Aeneas, however, did bring with him a slight technical problem.While the Greek geographer Eratosthenes had dated the fall of Troy to 1184 BC, Roman tradition had it that Romulus and Remus founded Rome in 753 BC. But myth was ever flexible. Later juggling of dates resulted in the story of Aeneas settling down and dying in Lavinium south of Rome; his son Ascanius subsequently moving to Alba Longa; and over 300 years later, his descendants Romulus and Remus founding Rome itself.
Section 3A(i)
Jupiter decides to exclude the goddess Discordia from the wedding feast of Peleus and Thetis. This leads to a beauty contest on Mount Ida, judged by the Trojan Paris; and the result of this is that Paris abducts Greek Helen and starts the Trojan War.
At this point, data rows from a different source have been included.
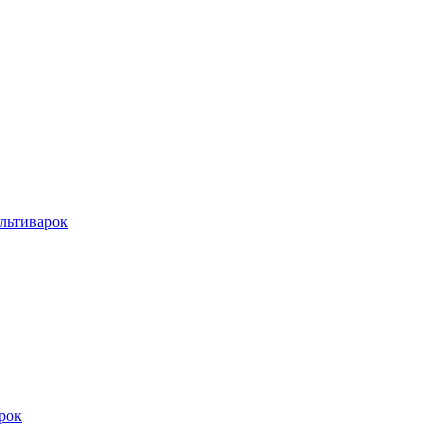
льтиварок
рок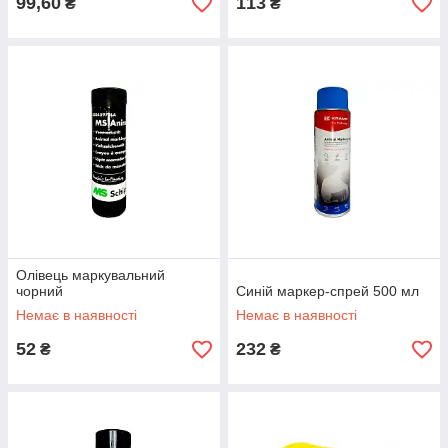
99,60
113
₴
₴
Олівець маркувальний
чорний
Синій маркер-спрей 500 мл
Немає в наявності
Немає в наявності
52
232
₴
₴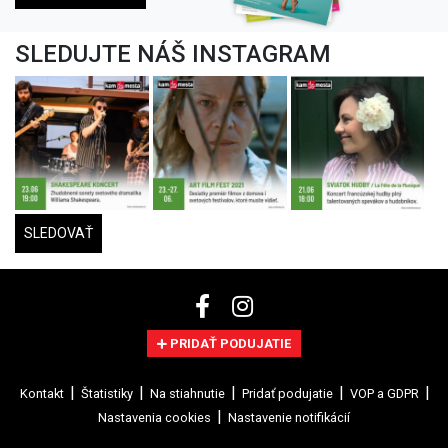
SLEDUJTE NÁŠ INSTAGRAM
SLEDOVAŤ
PRIDAŤ PODUJATIE
Kontakt
Štatistiky
Na stiahnutie
Pridať podujatie
VOP a GDPR
Nastavenia cookies
Nastavenie notifikácií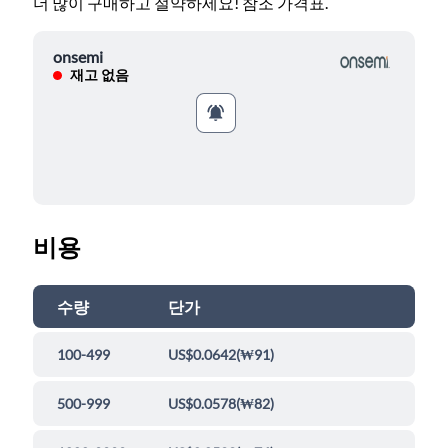
더 많이 구매하고 절약하세요! 참조 가격표.
onsemi
재고 없음
비용
수량
단가
100-499
US$0.0642
(
₩91
)
500-999
US$0.0578
(
₩82
)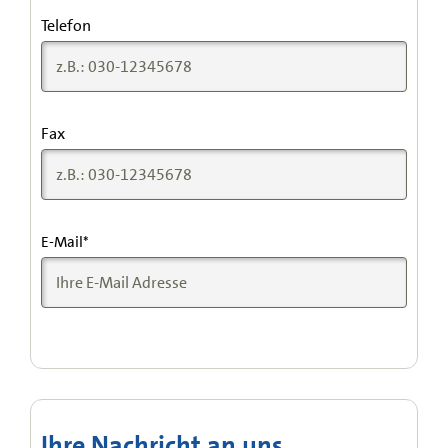
Telefon
Fax
E-Mail
*
Ihre Nachricht an uns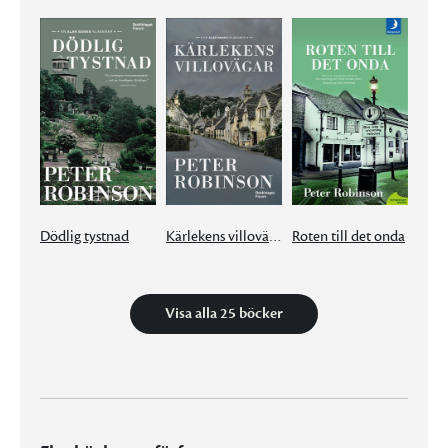
Dödlig tystnad
Kärlekens villovägar
Roten till det onda
Visa alla 25 böcker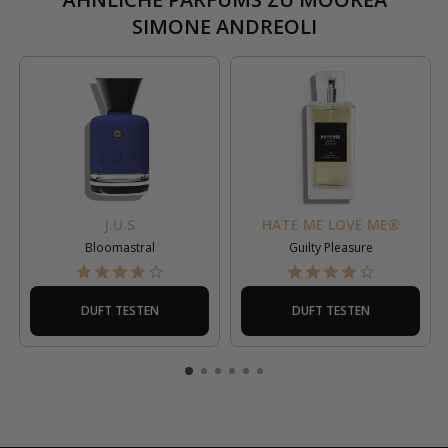
SIMONE ANDREOLI
J.U.S
HATE ME LOVE ME®
Bloomastral
Guilty Pleasure
DUFT TESTEN
DUFT TESTEN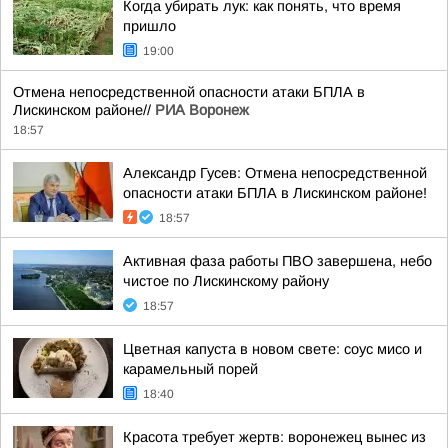
Когда убирать лук: как понять, что время
пришло
19:00
Отмена непосредственной опасности атаки БПЛА в
Лискинском районе//
РИА Воронеж
18:57
Александр Гусев: Отмена непосредственной
опасности атаки БПЛА в Лискинском районе!
18:57
Активная фаза работы ПВО завершена, небо
чистое по Лискинскому району
18:57
Цветная капуста в новом свете: соус мисо и
карамельный порей
18:40
Красота требует жертв: воронежец вынес из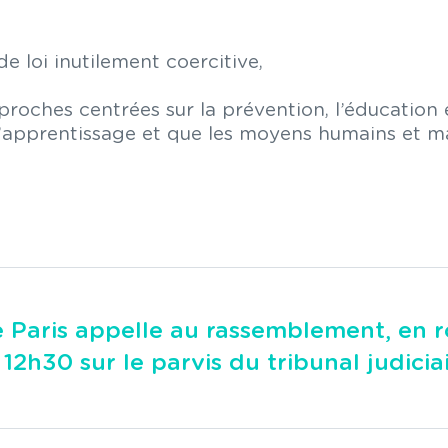
de loi inutilement coercitive,
proches centrées sur la prévention, l’éducation e
 l’apprentissage et que les moyens humains et m
 Paris appelle au rassemblement, en ro
12h30 sur le parvis du tribunal judiciai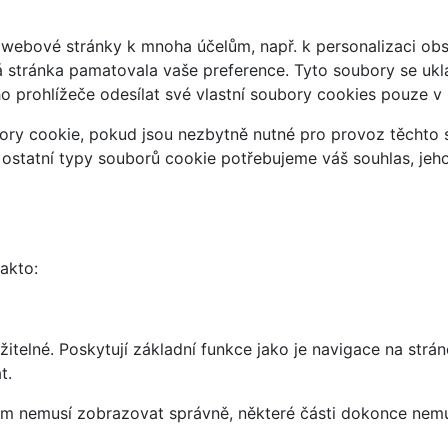
webové stránky k mnoha účelům, např. k personalizaci obsa
á stránka pamatovala vaše preference. Tyto soubory se uklá
 prohlížeče odesílat své vlastní soubory cookies pouze v
ry cookie, pokud jsou nezbytně nutné pro provoz těchto s
 ostatní typy souborů cookie potřebujeme váš souhlas, jeh
takto:
telné. Poskytují základní funkce jako je navigace na strán
t.
vám nemusí zobrazovat správně, některé části dokonce nemu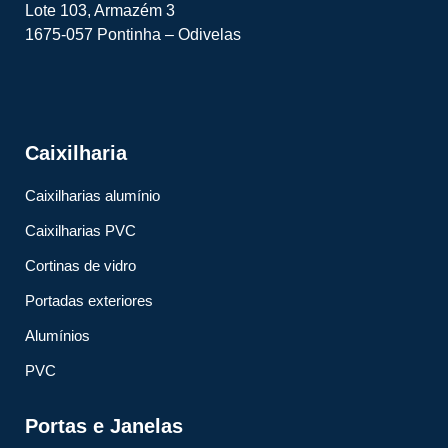
Lote 103, Armazém 3
1675-057 Pontinha – Odivelas
Caixilharia
Caixilharias alumínio
Caixilharias PVC
Cortinas de vidro
Portadas exteriores
Alumínios
PVC
Portas e Janelas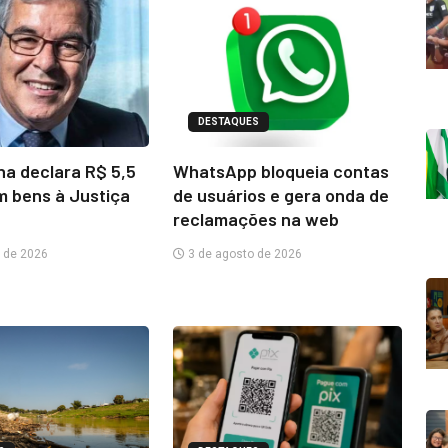
DESTAQUES
na declara R$ 5,5
WhatsApp bloqueia contas
m bens à Justiça
de usuários e gera onda de
reclamações na web
 de 2026
3 de agosto de 2026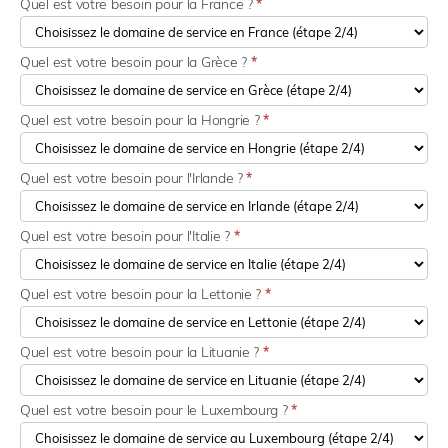
Quel est votre besoin pour la France ?
*
Quel est votre besoin pour la Grèce ?
*
Quel est votre besoin pour la Hongrie ?
*
Quel est votre besoin pour l'Irlande ?
*
Quel est votre besoin pour l'Italie ?
*
Quel est votre besoin pour la Lettonie ?
*
Quel est votre besoin pour la Lituanie ?
*
Quel est votre besoin pour le Luxembourg ?
*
ubi Pēleus Thetin in mātrimōnium dūxit, Iuppiter ad epulās deōs plūrimōs conuocāuit, sed nōn Erida (id est, Discordiam). ea īrātissima in mālō aureō scrīpsit ‘fōrmōsissimae’. deinde ad iānuam uēnit et per eam id mālum mīsit in medium. et propter hoc mālum – malum minimum – maxima discordia Iūnōnī, Venerī, Mineruae fuit.